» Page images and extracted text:
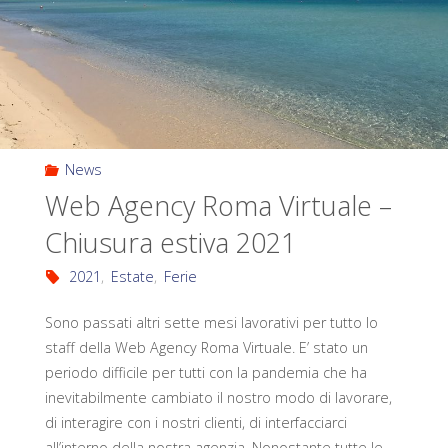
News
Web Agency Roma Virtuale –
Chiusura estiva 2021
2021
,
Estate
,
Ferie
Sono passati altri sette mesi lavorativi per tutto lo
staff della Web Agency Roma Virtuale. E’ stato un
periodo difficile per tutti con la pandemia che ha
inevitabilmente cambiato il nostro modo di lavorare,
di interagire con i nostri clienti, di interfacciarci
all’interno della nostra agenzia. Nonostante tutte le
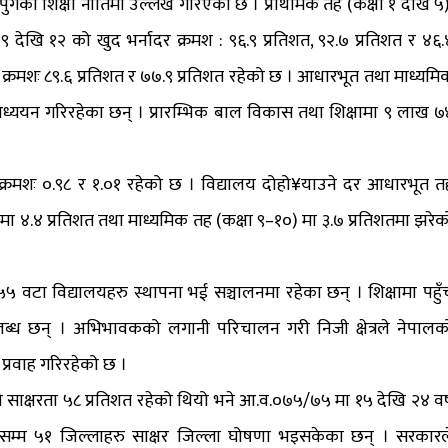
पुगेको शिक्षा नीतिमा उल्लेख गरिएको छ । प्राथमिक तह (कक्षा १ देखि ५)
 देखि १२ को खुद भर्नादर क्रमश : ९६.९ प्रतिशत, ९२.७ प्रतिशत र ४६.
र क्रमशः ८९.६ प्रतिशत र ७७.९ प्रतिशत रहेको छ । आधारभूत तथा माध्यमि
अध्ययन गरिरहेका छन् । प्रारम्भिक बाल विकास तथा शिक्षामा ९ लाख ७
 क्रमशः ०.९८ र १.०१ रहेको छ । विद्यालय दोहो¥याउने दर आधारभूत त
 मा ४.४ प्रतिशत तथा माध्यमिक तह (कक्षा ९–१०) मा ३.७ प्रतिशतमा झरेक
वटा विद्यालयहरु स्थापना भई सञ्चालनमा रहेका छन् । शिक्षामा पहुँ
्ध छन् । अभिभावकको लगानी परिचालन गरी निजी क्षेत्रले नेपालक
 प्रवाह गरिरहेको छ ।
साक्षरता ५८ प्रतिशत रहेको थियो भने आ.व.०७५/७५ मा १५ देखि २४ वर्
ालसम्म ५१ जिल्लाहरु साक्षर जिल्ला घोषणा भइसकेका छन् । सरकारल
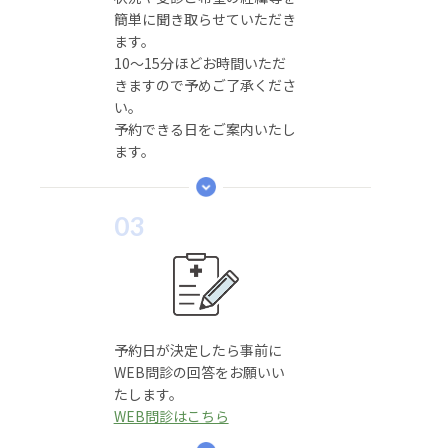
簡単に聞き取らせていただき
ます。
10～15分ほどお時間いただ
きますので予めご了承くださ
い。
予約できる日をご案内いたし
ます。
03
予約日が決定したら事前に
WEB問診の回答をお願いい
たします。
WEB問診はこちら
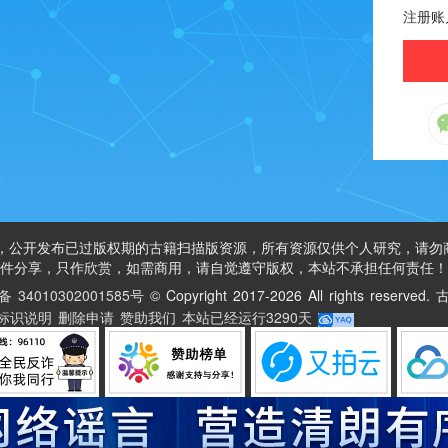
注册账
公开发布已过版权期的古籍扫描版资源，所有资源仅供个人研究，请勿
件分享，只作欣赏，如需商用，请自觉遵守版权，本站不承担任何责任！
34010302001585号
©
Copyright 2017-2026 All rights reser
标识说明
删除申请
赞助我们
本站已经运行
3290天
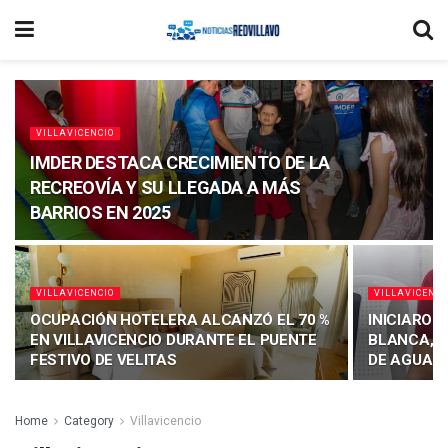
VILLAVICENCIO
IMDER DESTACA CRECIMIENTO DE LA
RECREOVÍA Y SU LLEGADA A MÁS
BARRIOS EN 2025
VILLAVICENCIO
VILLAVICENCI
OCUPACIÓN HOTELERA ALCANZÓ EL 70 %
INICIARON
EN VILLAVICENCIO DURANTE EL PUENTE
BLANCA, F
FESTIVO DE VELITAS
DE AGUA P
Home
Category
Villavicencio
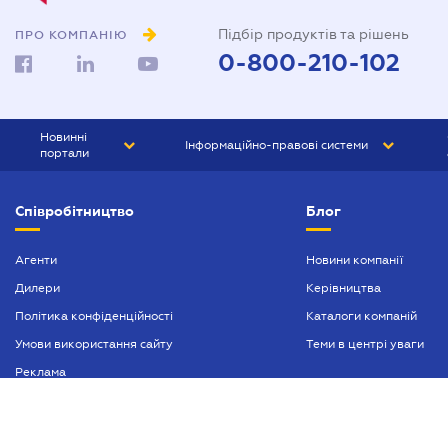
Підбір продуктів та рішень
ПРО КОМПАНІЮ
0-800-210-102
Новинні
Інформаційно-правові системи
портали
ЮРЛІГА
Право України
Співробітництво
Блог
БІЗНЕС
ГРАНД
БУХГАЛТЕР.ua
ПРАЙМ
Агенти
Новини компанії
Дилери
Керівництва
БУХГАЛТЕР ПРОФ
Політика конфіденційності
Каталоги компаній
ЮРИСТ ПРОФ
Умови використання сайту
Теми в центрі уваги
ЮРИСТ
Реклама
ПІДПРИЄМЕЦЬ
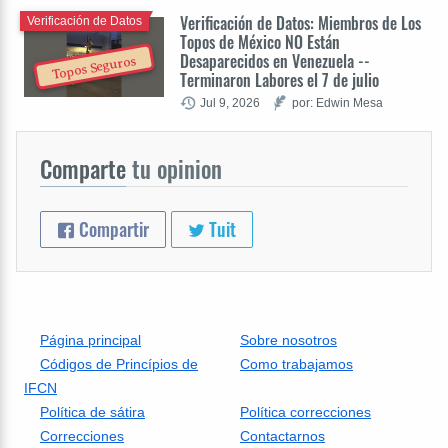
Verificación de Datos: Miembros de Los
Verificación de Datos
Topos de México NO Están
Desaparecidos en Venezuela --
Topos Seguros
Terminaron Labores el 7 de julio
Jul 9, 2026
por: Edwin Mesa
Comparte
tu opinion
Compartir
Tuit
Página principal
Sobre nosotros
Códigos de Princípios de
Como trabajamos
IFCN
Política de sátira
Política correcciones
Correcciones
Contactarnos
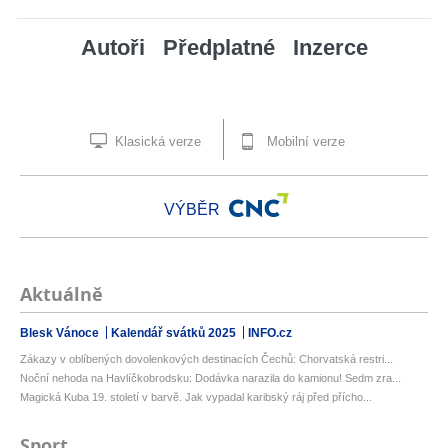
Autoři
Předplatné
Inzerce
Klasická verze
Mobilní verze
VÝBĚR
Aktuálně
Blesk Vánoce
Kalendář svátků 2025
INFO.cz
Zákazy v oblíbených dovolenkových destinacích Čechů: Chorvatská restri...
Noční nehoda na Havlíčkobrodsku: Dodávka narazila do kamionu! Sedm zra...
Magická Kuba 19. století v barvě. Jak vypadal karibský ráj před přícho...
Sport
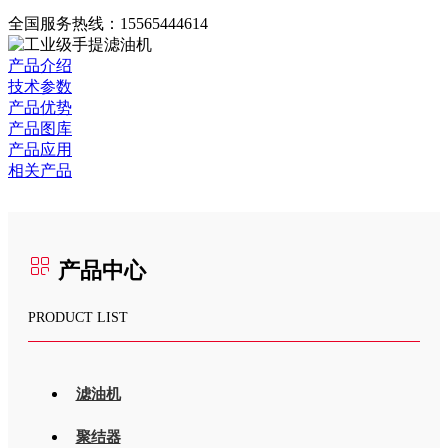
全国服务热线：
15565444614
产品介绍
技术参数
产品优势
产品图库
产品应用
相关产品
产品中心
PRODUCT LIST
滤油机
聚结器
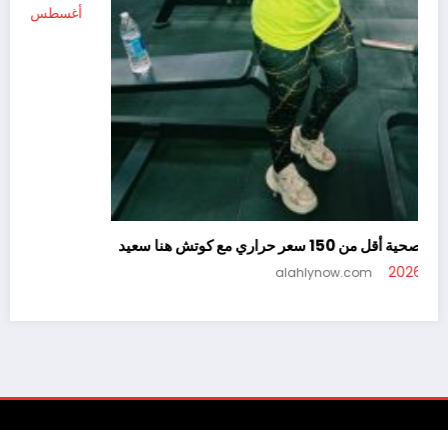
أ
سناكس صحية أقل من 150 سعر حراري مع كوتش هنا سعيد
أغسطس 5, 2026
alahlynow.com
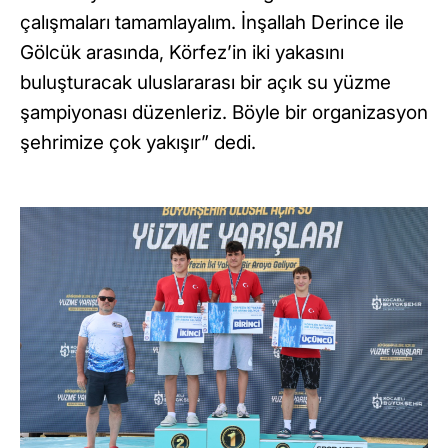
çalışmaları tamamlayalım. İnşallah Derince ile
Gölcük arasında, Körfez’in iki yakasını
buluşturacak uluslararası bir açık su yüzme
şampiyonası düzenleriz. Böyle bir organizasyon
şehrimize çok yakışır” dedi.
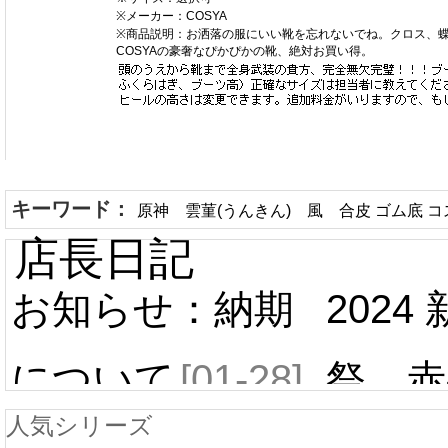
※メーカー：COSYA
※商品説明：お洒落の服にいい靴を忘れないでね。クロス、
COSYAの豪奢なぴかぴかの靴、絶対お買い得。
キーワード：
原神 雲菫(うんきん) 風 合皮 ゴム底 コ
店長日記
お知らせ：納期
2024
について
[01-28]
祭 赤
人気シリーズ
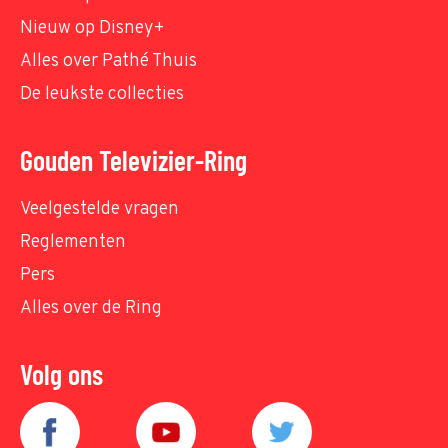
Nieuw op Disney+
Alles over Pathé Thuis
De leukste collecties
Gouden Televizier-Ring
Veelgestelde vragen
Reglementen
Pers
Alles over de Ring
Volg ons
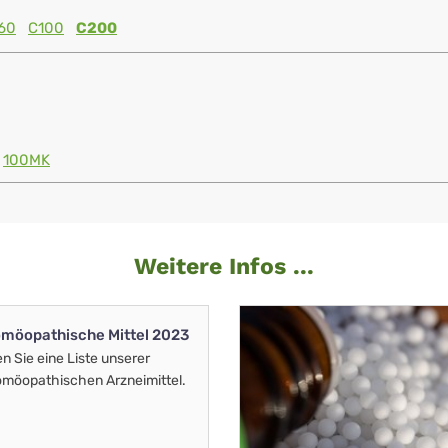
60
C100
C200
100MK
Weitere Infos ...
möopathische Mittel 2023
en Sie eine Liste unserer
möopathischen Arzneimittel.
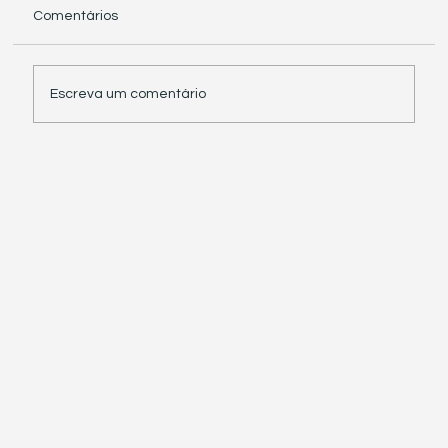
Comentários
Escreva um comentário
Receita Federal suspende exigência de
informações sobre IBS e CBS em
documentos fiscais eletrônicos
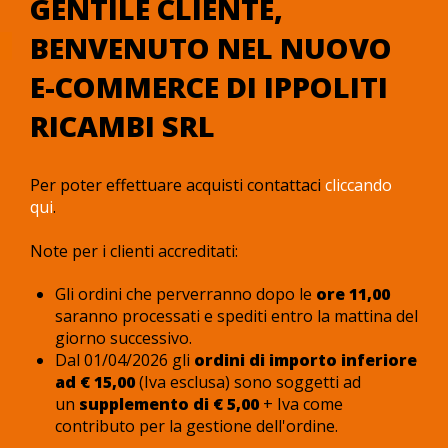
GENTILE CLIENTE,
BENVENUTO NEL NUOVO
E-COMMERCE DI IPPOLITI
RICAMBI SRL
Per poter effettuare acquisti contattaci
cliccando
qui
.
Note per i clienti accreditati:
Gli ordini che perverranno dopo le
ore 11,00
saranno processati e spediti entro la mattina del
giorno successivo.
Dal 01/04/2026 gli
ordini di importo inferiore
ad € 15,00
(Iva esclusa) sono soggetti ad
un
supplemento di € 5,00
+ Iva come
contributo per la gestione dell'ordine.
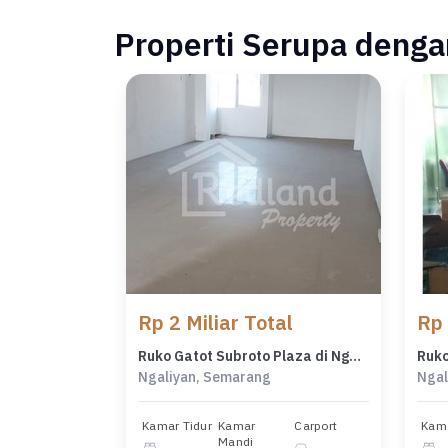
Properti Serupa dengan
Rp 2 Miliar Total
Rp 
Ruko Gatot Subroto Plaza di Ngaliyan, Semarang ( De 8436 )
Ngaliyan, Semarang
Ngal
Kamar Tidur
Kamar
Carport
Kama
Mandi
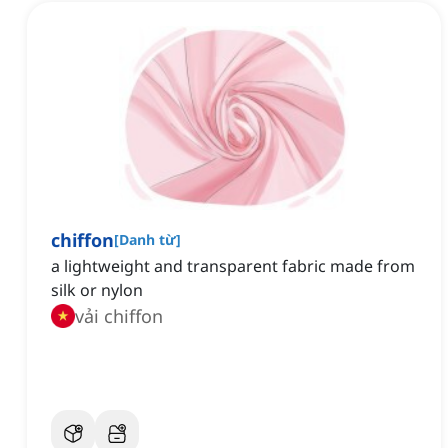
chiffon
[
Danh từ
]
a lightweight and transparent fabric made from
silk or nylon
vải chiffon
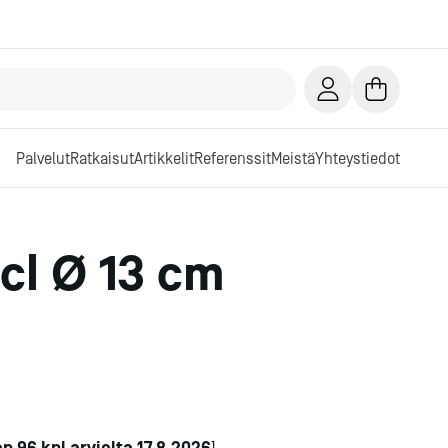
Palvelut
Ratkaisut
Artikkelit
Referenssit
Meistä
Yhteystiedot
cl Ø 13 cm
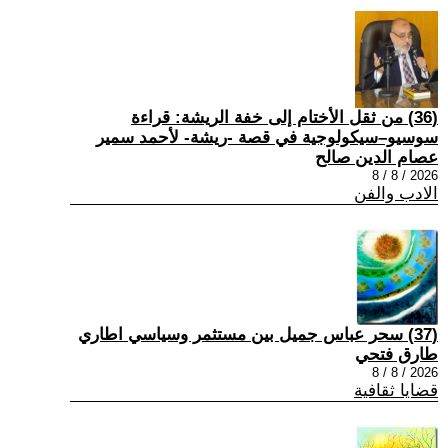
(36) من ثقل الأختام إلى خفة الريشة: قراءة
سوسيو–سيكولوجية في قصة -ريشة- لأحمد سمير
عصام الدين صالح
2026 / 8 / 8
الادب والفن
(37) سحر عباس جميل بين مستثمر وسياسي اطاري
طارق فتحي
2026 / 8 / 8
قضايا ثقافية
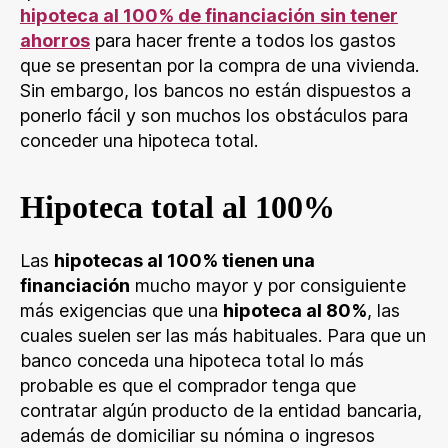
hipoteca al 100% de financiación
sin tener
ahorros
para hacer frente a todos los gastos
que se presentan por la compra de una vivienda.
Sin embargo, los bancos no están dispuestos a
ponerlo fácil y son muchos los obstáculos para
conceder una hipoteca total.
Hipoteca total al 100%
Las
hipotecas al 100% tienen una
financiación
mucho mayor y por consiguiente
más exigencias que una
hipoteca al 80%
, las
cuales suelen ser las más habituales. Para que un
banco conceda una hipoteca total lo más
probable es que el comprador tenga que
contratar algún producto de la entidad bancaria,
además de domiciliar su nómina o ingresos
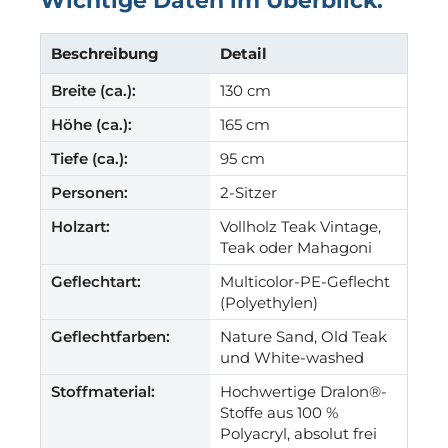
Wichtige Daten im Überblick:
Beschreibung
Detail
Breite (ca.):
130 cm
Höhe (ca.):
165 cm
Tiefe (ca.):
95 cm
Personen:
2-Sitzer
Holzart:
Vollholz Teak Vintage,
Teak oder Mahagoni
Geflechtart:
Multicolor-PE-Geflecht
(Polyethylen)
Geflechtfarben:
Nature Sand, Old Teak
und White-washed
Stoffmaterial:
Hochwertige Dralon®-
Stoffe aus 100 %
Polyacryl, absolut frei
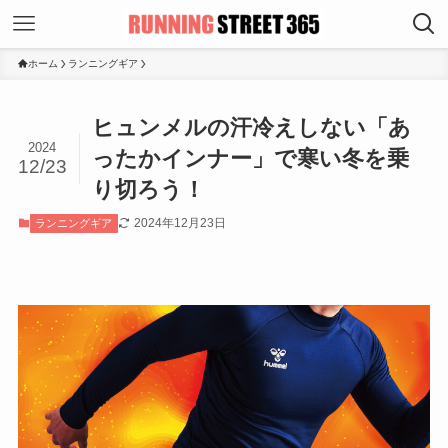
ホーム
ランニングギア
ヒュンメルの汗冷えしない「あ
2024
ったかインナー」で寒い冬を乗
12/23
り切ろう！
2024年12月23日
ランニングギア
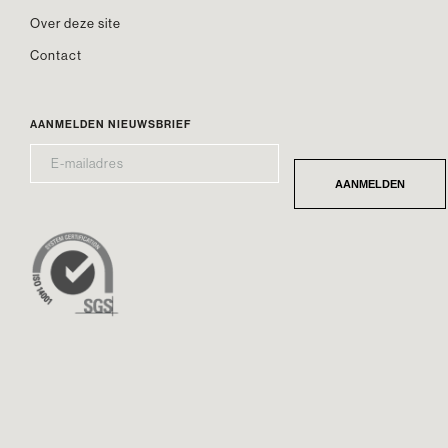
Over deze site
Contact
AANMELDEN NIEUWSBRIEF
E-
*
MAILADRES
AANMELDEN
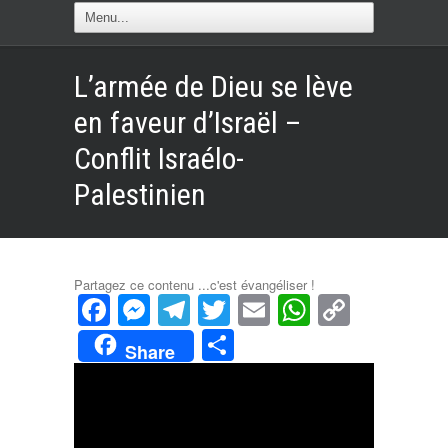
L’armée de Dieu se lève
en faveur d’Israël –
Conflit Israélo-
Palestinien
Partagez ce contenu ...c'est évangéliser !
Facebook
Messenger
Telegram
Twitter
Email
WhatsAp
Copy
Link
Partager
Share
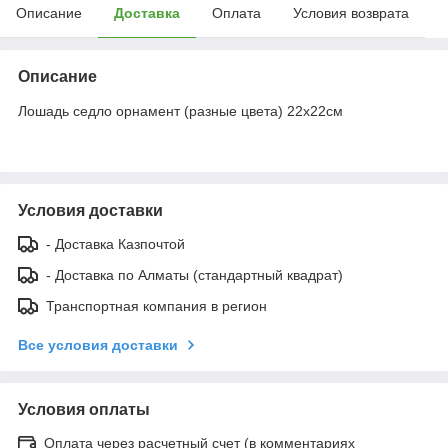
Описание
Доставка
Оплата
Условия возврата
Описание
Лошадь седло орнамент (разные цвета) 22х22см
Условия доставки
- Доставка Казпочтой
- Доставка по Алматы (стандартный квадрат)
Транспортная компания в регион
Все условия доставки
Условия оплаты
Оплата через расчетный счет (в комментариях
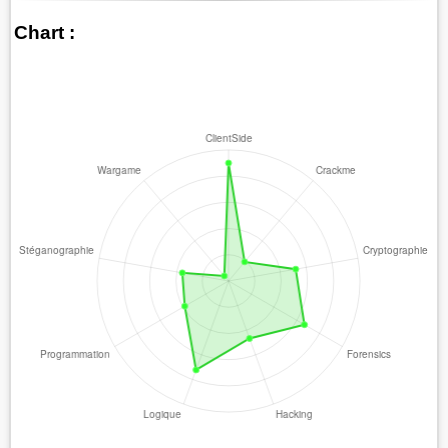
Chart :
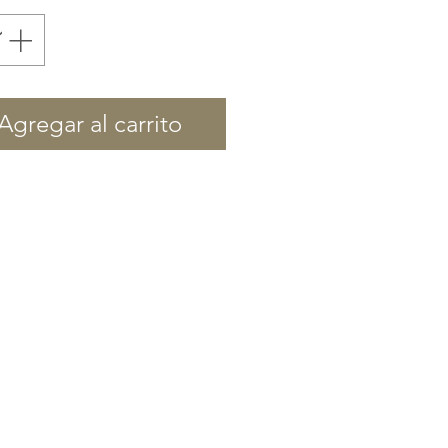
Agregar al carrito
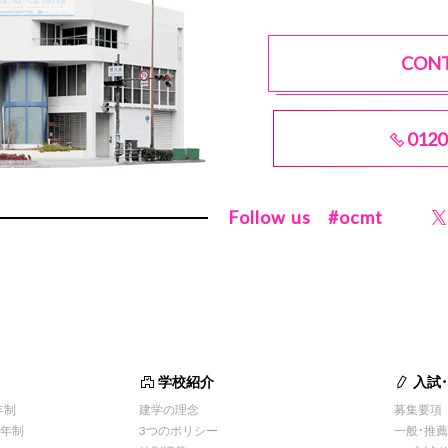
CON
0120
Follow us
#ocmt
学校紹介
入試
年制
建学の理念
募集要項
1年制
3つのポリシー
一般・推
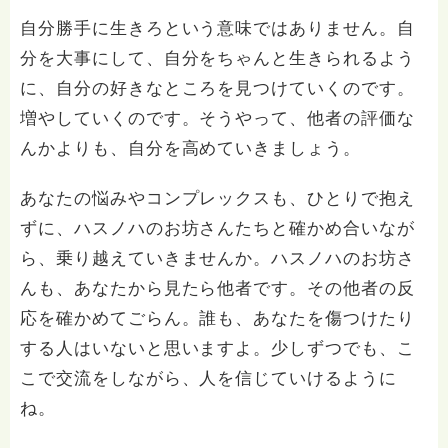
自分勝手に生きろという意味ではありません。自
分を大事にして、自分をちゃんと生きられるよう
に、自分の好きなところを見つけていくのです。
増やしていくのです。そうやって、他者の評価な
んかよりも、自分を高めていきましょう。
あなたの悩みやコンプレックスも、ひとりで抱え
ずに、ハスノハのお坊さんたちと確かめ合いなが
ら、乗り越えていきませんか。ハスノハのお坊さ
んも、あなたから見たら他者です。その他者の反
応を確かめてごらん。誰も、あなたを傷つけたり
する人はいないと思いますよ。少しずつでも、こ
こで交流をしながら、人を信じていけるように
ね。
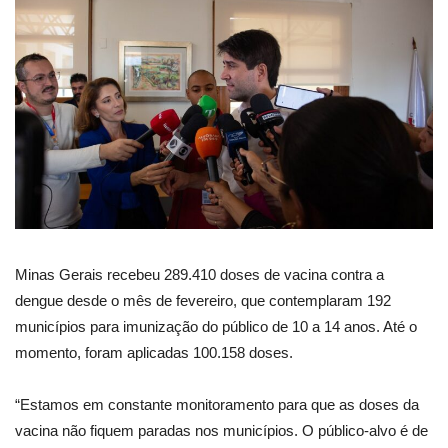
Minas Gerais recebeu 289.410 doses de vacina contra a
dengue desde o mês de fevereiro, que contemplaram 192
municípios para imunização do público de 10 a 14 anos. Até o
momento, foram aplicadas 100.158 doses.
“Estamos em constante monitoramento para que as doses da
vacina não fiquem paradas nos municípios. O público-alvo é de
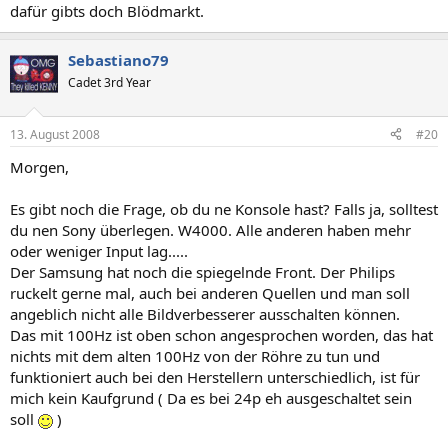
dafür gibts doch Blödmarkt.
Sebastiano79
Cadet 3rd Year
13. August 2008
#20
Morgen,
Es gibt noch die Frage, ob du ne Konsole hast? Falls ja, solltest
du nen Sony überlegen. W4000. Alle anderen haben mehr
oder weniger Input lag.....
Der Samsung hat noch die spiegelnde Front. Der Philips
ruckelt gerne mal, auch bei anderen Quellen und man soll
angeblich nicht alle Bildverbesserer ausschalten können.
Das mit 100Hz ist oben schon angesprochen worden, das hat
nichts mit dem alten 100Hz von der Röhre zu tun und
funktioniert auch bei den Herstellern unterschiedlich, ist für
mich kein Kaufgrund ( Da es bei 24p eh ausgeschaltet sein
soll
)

» What you are asked to do: All lines of the data that hold "vacina" need to be copied.

» Solution to the exercise:
Minas Gerais recebeu 289.410 doses de vacina contra a
vacina não fiquem paradas nos municípios. O público-alvo é de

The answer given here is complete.